Plaintiff next alleges that the trial court abused its discretion in failing to order the defendant to pay any child support. “Support set consistent with the guidelines is conclusively presumed to be in such amount as to meet the reasonable needs of the child for health, education, and maintenance.” Id. A variation from the guidelines will be reviewed on an abuse of discretion standard. Absent evidence compelling a different award than that ordered, the trial court’s weighing of its findings giving basis for its award will be respected so long as the record contains evidence sufficient to allow those findings. Without more adequate findings of fact as to the basis for the amount ordered, we cannot rule on this allegation of error.

[4] Plaintiff finally contends that the trial court erred in denying her request for attorneys fees and in failing to make findings of fact or conclusions of law to support the denial. The applicable statute, N.C.G.S. § 50-13.6, provides:

In an action or proceeding for the custody or support, or both, of a minor child . . . the court may in its discretion order payment of reasonable attorney’s fees to an interested party acting in good faith who has insufficient means to defray the expense of the suit. Before ordering payment of a fee in a support action, the court must find as a fact that the party ordered to furnish support has refused to provide support *620which is adequate under the circumstances existing at the time of the institution of the action or proceeding; provided however, should the court find as a fact that the supporting party has initiated a frivolous action or proceeding the court may order payment of reasonable attorney’s fees to an interested party as deemed appropriate under the circumstances.
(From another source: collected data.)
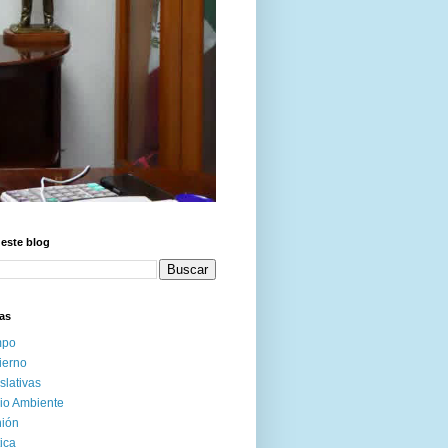
este blog
as
po
ierno
slativas
io Ambiente
nión
tica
“In a custody and support action, once the statutory requirements of Section 50-13.6 have been met, whether to award attorney’s fees and in what amounts is within the sound discretion of the trial judge and is only reviewable based on an abuse of discretion.” Savani v. Savani, 102 N.C. App. 496, 505, 403 S.E.2d 900, 905-06 (1991). Where an award of attorney’s fees is granted, it “must contain a finding or findings upon which a determination of the reasonableness of the award can be based, such as the nature and scope of the legal services rendered, the time and skill required, and the attorney’s hourly rate in comparison to the customary charges of attorneys practicing in that general area.” Weaver v. Weaver, 88 N.C. App. 634, 641, 364 S.E.2d 706, 711, cert. denied, 322 N.C. 330, 368 S.E.2d 875 (1988). Where an award of attorney’s fees is prayed for, but denied, the trial court must provide adequate findings of fact for this Court to review its decision. In the case sub judice, the trial court made no such findings; it only ordered that the request was denied. The trial court committed error in failing to make adequate findings of fact to support its denial of attorney’s fees.

We hold that the order of the trial court denying child support is vacated and the case remanded for findings of facts consistent with this opinion.

Vacated and remanded.

Chief Judge ARNOLD and Judge MARTIN concur.